Secondo fonti sindacali, già dal mattino del 22 gennaio ArcelorMittal sta richiamando il personale in precedenza avviato alla cassa. Le stesse fonti dicono che c'è stato un cedimento della condotta del cono trattamento del gas. Idf è un impianto che serve al trattamento del gas. Da parte dell'azienda stanno ora valutando tecnicamente i tempi di intervento dopo quanto accaduto.

I livelli di produzione
A spingere ArcelorMittal ad usare solo una delle due acciaierie, è il basso livello di produzione della ghisa. Determinato da crisi del mercato, calo di domanda e problemi tecnici - col quarto sporgente portuale ancora sequestrato - nell'approvvigionamento delle materie prime. Con tre altiforni in marcia, l'1, il 2 e il 4, si viaggia ogni giorno dalle 11.000 alle 11.500 tonnellate. E per ArcelorMittal è quindi sufficiente tenere attiva solo l'acciaieria 2. Tale stato di cose sarebbe dovuto durare sino a fine marzo, poi sarebbe stata fatta una nuova valutazione.

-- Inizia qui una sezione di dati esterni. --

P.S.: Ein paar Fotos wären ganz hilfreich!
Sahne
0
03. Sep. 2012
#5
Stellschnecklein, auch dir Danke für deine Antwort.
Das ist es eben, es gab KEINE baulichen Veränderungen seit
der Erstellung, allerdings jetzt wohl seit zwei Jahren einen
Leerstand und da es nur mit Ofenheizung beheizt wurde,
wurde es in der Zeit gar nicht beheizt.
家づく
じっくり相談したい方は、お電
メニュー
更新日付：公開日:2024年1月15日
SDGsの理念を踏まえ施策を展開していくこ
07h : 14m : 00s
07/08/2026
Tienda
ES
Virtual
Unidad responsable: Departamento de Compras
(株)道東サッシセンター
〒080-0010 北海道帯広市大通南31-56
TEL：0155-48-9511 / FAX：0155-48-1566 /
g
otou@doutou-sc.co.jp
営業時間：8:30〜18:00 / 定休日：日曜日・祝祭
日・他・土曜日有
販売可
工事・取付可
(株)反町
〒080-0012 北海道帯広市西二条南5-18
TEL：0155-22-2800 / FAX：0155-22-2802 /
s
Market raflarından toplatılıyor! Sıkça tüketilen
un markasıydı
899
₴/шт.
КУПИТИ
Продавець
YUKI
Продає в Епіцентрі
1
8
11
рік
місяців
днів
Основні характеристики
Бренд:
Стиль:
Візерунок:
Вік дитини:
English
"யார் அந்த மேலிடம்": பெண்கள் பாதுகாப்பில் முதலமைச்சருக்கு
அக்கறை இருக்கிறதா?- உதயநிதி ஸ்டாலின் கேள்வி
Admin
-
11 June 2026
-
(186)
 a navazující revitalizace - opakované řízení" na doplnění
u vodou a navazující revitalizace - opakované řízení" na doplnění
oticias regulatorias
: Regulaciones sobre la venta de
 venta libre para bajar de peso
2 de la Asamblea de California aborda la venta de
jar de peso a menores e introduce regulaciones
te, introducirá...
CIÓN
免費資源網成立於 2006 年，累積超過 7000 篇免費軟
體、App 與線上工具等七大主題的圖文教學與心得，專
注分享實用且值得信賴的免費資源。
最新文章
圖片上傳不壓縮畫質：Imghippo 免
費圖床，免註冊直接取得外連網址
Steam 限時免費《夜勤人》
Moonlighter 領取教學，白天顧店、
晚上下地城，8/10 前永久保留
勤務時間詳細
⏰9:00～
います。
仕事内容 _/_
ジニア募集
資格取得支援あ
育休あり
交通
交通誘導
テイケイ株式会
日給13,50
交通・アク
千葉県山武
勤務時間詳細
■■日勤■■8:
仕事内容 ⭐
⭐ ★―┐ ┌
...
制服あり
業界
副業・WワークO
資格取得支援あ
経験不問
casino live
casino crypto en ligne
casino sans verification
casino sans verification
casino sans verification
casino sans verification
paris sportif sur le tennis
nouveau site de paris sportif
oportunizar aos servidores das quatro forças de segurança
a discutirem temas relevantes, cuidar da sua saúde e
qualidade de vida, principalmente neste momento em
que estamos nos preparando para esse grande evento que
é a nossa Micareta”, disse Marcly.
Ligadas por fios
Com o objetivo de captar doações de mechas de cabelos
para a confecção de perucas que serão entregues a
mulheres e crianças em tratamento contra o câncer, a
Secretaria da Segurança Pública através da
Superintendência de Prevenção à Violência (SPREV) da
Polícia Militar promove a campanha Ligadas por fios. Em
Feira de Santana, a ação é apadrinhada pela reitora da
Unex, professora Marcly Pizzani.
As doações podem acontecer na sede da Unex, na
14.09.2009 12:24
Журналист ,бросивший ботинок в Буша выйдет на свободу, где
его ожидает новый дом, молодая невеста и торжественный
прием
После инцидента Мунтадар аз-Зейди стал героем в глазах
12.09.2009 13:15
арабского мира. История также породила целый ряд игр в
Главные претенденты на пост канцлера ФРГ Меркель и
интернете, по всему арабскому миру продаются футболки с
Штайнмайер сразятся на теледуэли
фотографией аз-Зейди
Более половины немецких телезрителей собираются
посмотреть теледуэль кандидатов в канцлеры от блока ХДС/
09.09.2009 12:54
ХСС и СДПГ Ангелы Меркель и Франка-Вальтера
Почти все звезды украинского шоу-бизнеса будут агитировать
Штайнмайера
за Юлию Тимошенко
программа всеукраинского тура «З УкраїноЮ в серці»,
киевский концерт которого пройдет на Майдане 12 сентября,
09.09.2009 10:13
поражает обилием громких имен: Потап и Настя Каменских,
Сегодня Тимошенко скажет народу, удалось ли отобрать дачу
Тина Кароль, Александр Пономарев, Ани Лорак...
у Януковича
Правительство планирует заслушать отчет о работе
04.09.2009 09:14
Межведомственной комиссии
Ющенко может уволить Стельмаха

Cosa sono i convertitori e come funzionano
Il convertitore è uno snodo centrale dell’acciaieria perché qui la ghisa che arriva dagli altiforni con i carri-siluro, viene appunto convertita in acciaio. Tenendo ferma l'acciaieria 1 e avendo solo due convertitori nella 2, il siderurgico avrebbe un insufficiente numero di convertitori a disposizione perché lo schema sinora usato nella 2 prevedeva che vi fossero due operativi ed uno fermo - in manutenzione - da alternare con gli altri. Ricollocando tutta l'attività sull'acciaieria 2, è stato invece previsto un uso più intenso di tutti e tre. Cioè, due convertitori sempre in attività ed uno pronto all'uso e non più fermo.

La protesta sindacale
Già quando il 20 gennaio ArcelorMittal ha comunicato la sua scelta di fermare l'acciaieria 1, le sigle metalmeccaniche hanno protestato dichiarando che per come è messa la fabbrica e per le manutenzioni ordinarie e straordinarie non effettuate, non si poteva andare solo con la 2. Tant'è che nelle ore successive hanno evidenziato ad ArcelorMittal una serie di episodi: perdita e presenza d'acqua in alcuni punti dell'impianto, con rischio di esplosione che avrebbe potuto coinvolgere gli addetti, e slopping (nuvole rossastre con polvere di ferro causate da cattivo funzionamento). “È evidente che le condizioni nelle quali versano gli impianti non consentono l'incremento di marcia dell'acciaieria 2 con il fermo della 1” sostiene la Fim Cisl E Fiom e Uilm aggiungono: “Arcelor Mittal deve tornare sui suoi passi e sospendere immediatamente la scelta unilaterale di fermare l'acciaieria 1 in quanto, i continui rinvii e ritardi su manutenzione ordinaria e straordinaria determinano, in caso di aumento produttivo, situazioni di pericolosità sia dal punto di vista della sicurezza che dell'ambiente”.